En Tucumán, tras la visita de rigor, conocí a una pareja de franceses con los que decidimos alquilar un coche y poner rumbo al norte, hacia la provincia de Salta, adentrándonos en los llamados valles Cachaquíes, una de las zonas que más años aguantaron ante la inevitable conquista española, pero posiblemente uno de los lugares donde más cruz y espada se le dio a los indios.

El paisaje a través de los valles, cruzando Tafí del Valle y hasta llegar a Cafayate era sencillamente impresionante. Desierto a más de 2000 metros de altura, cactus de más de cinco metros y una carretera a tramos sin asfaltar serpenteando por la immensidad del paraje, kilómetros y kilómetros sin ver rastro alguno de legado humano. Uno de esos lugares donde podrías pararte y hacer fotos a todo aún sabiendo que es imposible plasmar la sensación de ser muy pequeño en un mundo demasiado grande como para abarcarlo con un simple click.
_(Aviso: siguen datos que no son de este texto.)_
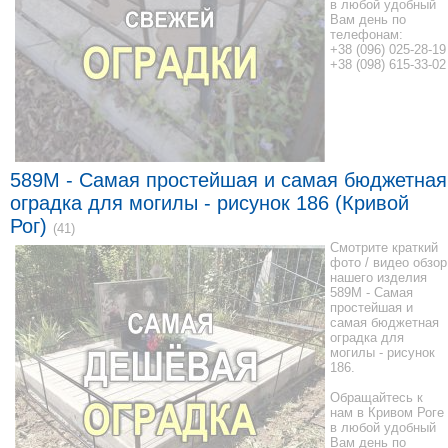
в любой удобный
Вам день по
телефонам:
+38 (096) 025-28-19
+38 (098) 615-33-02
589M - Самая простейшая и самая бюджетная
оградка для могилы - рисунок 186 (Кривой
Рог)
(41)
Смотрите краткий
фото / видео обзор
нашего изделия
589M - Самая
простейшая и
самая бюджетная
оградка для
могилы - рисунок
186.
Обращайтесь к
нам в Кривом Роге
в любой удобный
Вам день по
Estasiados de la belleza natural en su estado más agreste, llegamos al pueblo de Cafayate, famoso por sus vinos. Allí hicimos el gringo haciendo un tour por las bodegas donde nos dejaron degustar varios caldos. La calidad, mejorable. La cantidad, demasiada para ser las diez de la mañana y no haber desayunado.
Así que con esa alegría nos dirigimos a la Quebrada de las Conchas, otro paraje de los de mear y no echar gota, que antiguamente fue un lago de agua salada y que ahora se presentaba ante nosotros como unas formaciones rocosas multicolores debida a la oxidación de los elementos que la componen.


Una vez más, ataque de pequeñez ante lo natural y de rabia contra la cámara por no ser capaz de plasmar el espectáculo inmóvil que estábamos presenciando. El recorrido finalizaba a 50 kilómetros de Cafayate, en dirección a Salta, que era mi siguiente destino. Así que decidí probar suerte y quedarme allí para ver si algún coche o autobús me llevaba hasta mi destino sin necesidad de hacer el camino de ida y vuelta.

Por suerte no fui el único con semejante idea y me acompañaron en la epopeya una pareja de jóvenes argentinos. Estábamos en mitad de la nada, sin rastro humano a kilómetros a la redonda, frente a un paraje impresionante y esperando que alguno de los vehículos que escasamente pasaban por allí se apiadara de nosotros y nos llevara a nuestro destino.
La delgada línea que separa el paraíso del infierno la marcó lo que tardó en caer la noche cerrada. El termómetro se desplomó y lo único que nos quedaba era esperar un improbable autobús, y notar sobre nuestras propias carnes cuán rápido un lugar maravilloso se puede convertir en algo bastante desagradable. En ese momento un pensamiento bombardeaba mi cabeza: es materialmente imposible que a estas horas, por esta carretera donde pasa un vehículo cada 25 minutos, nadie nos vaya a llevar a Salta, todavía 200 kilómetros al norte.

Tras más de un buen par de horas de espera, el milagro se obró en forma de autobús y pudimos llegar a una hora más o menos prudente a Salta.
Y ahora mismo, sano y salvo, tras haber caminado otra vez por la delgada línea que separa cosas aparentemente opuestas, aquí estoy en Salta, la Linda. Tras el frío pasado en aquella cuneta, el recibimiento salteño no pudo ser más cálido. Pero por hoy ya está bien, dejaremos lo sucedido en Salta para otra ocasión.
Dicho esto, para despedirme, invito a los lectores del blog a que narren sus experiencias acerca de las delgadas líneas.